Ces tentatives pour l’application de la force électro-motrice, qui venaient d’échouer sur les bords de la Newa, furent reprises l’année suivante, en Amérique. Cependant, avant de nous transporter aux États-Unis, nous pouvons signaler quelques idées émises en France, à la même époque.

En 1840, MM. Patterson présentèrent à l’Académie des sciences de Paris une machine qui devait être consacrée, au dire des inventeurs, à l’impression d’un journal hebdomadaire. C’était promettre beaucoup à une époque où les applications de l’électro-magnétisme étaient encore enveloppées de tant d’obscurité et d’incertitude. Ce projet n’eut aucune suite. L’appareil de MM. Patterson est digne pourtant d’être mentionné.

Il consistait en une roue portant sur sa circonférence, deux morceaux de fer doux, placés chacun à des distances égales. Par le mouvement de la roue, ces morceaux de fer venaient passer devant deux aimants artificiels, dont l’aimantation était subitement interrompue au moment où les morceaux de fer se trouvaient en présence et presque au contact de ces aimants. La roue continuait alors à marcher par sa vitesse acquise, et à l’aide d’une disposition particulière, facile à imaginer, le courant électrique se trouvait rétabli lorsque plus de la moitié de l’espace qui séparait les morceaux de fer, avait été parcourue. Pour déterminer à volonté la direction du mouvement de droite à gauche ou de gauche à droite, il suffisait de commencer l’attraction, tantôt un peu en avant, tantôt un peu après le milieu de l’intervalle qui séparait les deux morceaux de fer attirables. Enfin, pour changer le mouvement pendant la marche de la machine, on déplaçait d’une petite quantité l’appareil qui servait à établir et à supprimer la communication électrique.

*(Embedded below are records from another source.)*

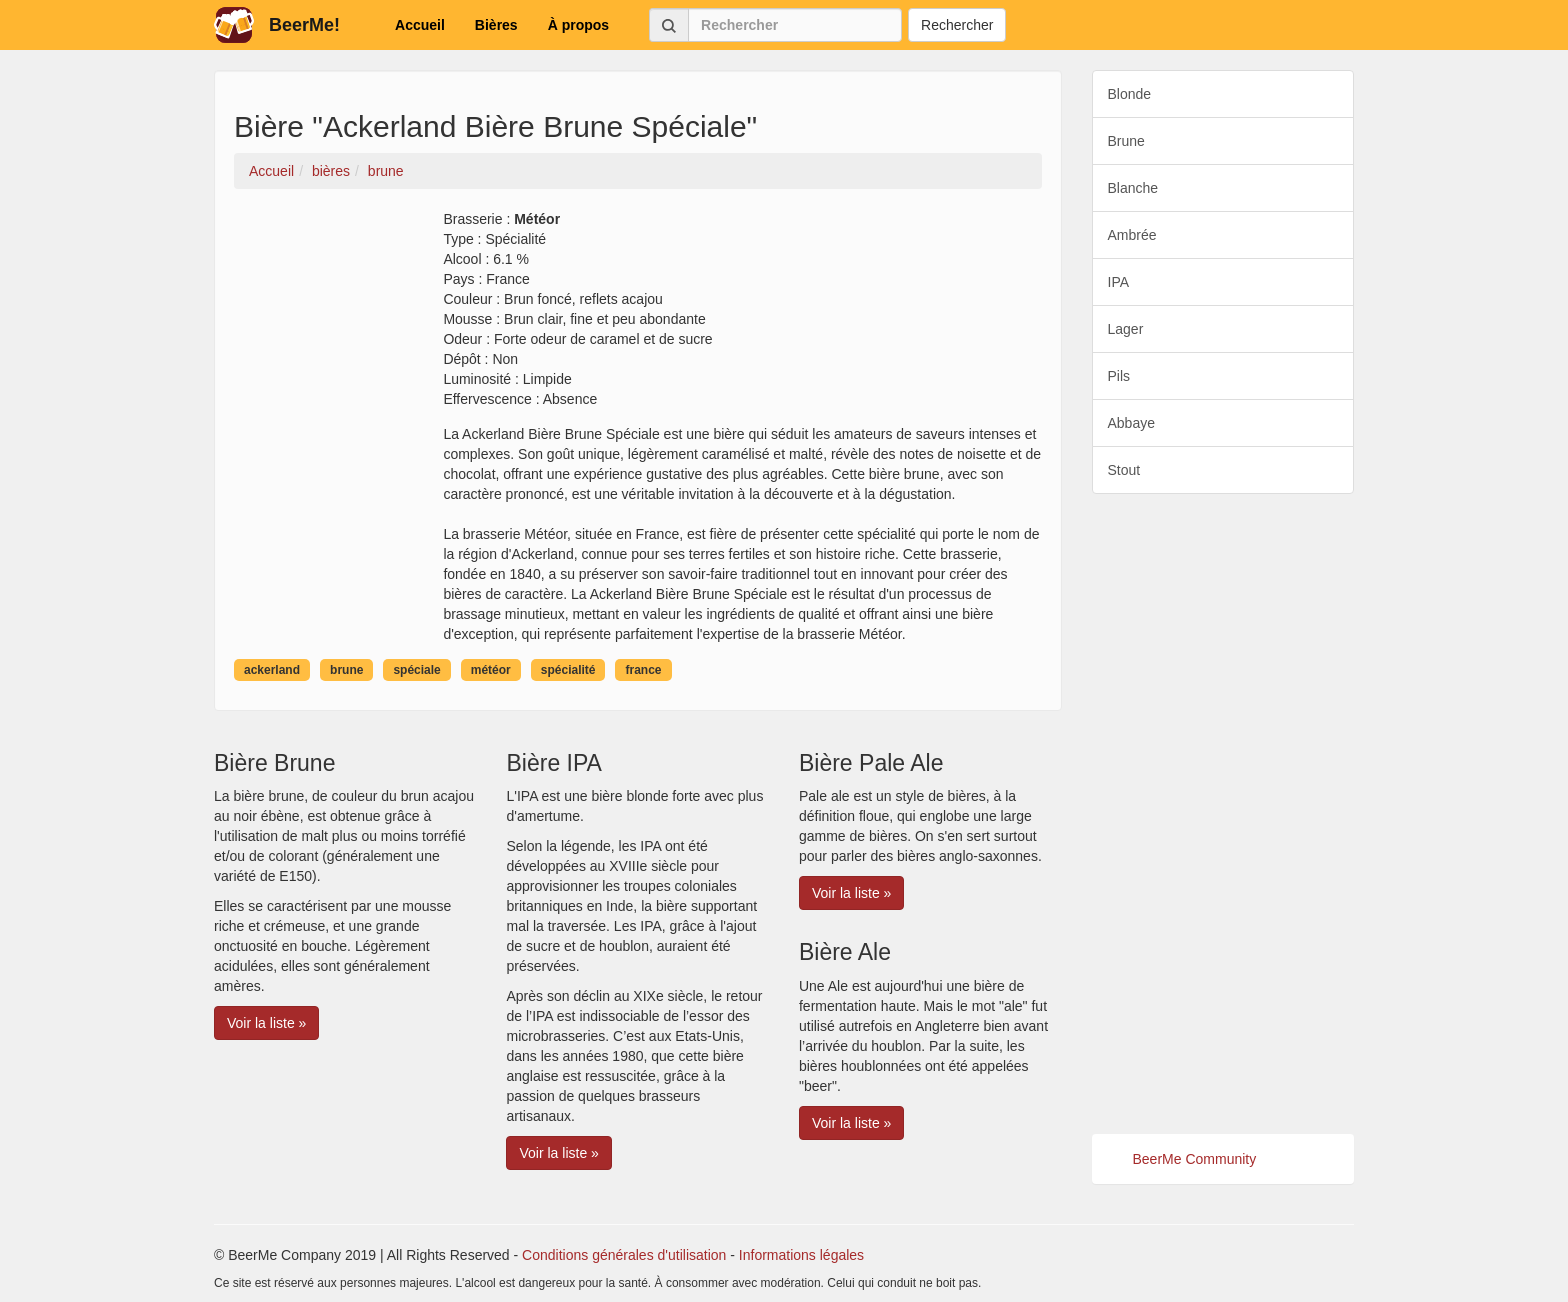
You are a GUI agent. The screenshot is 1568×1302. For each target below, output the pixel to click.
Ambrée (1132, 235)
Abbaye (1131, 423)
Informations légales (801, 1255)
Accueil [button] (420, 25)
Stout (1124, 470)
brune (346, 670)
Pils (1119, 376)
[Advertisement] (1223, 814)
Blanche (1133, 188)
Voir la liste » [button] (266, 1023)
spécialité (568, 670)
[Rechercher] (795, 25)
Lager (1126, 329)
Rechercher (957, 25)
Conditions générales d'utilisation (624, 1255)
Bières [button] (496, 25)
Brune (1126, 141)
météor (491, 670)
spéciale (416, 670)
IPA (1119, 282)
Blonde (1130, 94)
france (643, 670)
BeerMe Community (1195, 1159)
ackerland (272, 670)
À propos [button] (578, 25)
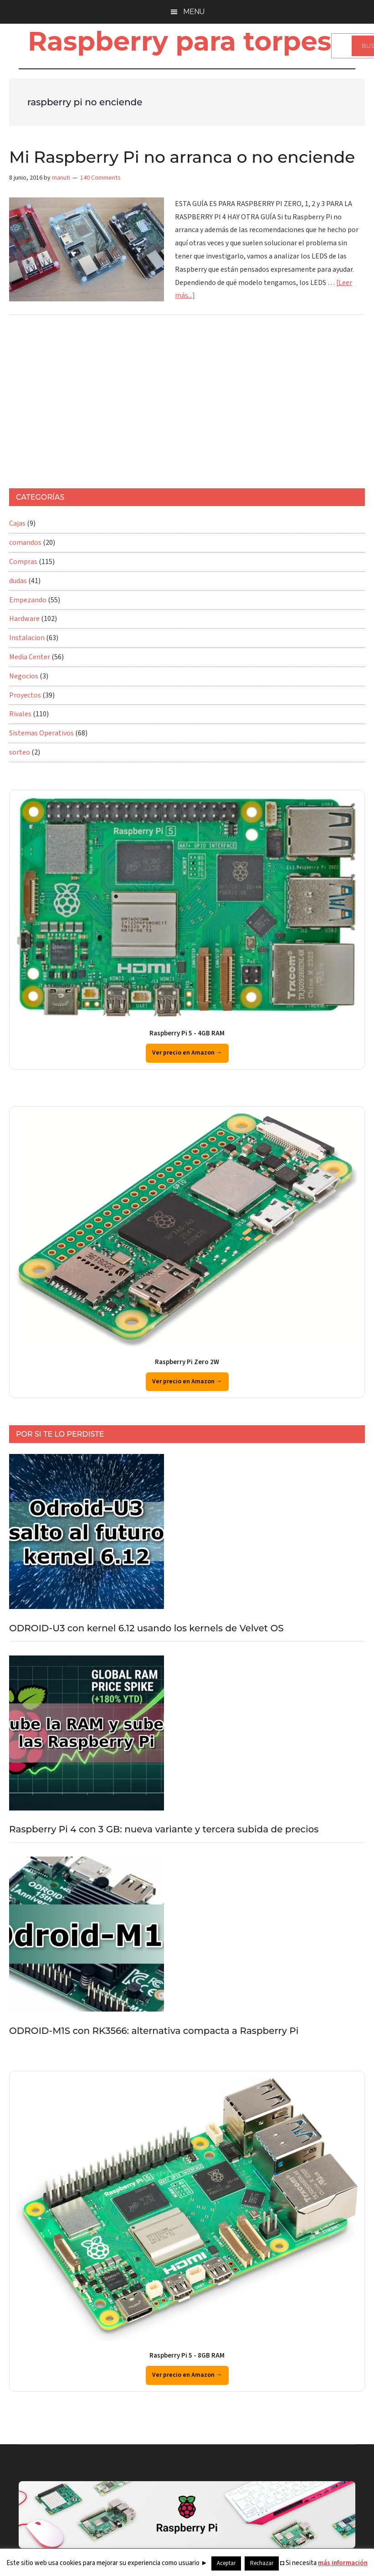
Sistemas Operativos (41, 733)
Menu (194, 11)
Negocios (23, 676)
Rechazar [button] (261, 2563)
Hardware (24, 619)
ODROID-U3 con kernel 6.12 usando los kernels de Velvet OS (146, 1628)
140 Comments (100, 177)
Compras (23, 562)
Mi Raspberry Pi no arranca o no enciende (182, 157)
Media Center (29, 657)
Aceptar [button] (226, 2563)
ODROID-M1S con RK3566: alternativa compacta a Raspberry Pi (153, 2030)
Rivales (20, 714)
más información (343, 2563)
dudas (18, 581)
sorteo (19, 752)
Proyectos (25, 695)
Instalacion (27, 638)
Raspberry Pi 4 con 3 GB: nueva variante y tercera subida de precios (163, 1829)
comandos (25, 543)
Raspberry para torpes (179, 41)
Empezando (27, 600)
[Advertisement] (165, 406)
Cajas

La pierre de touche en ces sortes de recherches, c’est-à-dire l’application pratique, manqua à l’appareil de MM. Patterson ; mais il en fut autrement d’une machine presque toute semblable, qui fut construite, en 1840, à New-York, par M. Taylor. D’après le Mechanic’s Magazine[3] l’appareil de M. Taylor fut employé avec un succès complet pour mettre en marche un petit tour de bois.

Un appareil du même genre fut soumis en Écosse, en 1842, à une expérience qui mérite d’être rapportée. Après avoir perfectionné l’appareil à roue de Patterson, M. Davidson l’installa sur une locomotive, qui fut mise en mouvement, avec une vitesse de 2 lieues à l’heure, sur le chemin de fer d’Édimbourg à Glasgow. La locomotive était montée sur quatre roues d’un mètre de diamètre, et elle traînait un poids de six tonnes[4].

Ici se placeraient, si l’on tenait à rendre complet ce rapide aperçu historique, quelques tentatives faites en France et qui sont représentées par quelques brevets accordés à diverses personnes. Mais dans cette question, comme dans toutes celles du même genre, on ne peut tenir sérieusement compte de simples mentions contenues dans un brevet ; on ne doit s’attacher qu’aux expériences constatées et aux appareils qui ont été mis en pratique. Nous sommes obligé, pour rester dans cette voie, de revenir aux États-Unis.

Les Américains, que l’on est sûr de trouver en première ligne toutes les fois qu’il s’agit de l’application des sciences à l’industrie, n’avaient cessé de s’occuper de l’étude des moteurs électriques depuis que Jacobi avait fait entrevoir, par son expérience sur la Newa, la possibilité de tirer parti de l’électricité comme agent mécanique. Nous avons déjà parlé des essais de M. Taylor, à New-York. Il y aurait injustice à ne pas signaler aussi les travaux d’un autre physicien de New-York, M. Elijah Paine, qui fit exécuter, en 1849, un moteur électrique à balancier, qu’il destinait aux navires.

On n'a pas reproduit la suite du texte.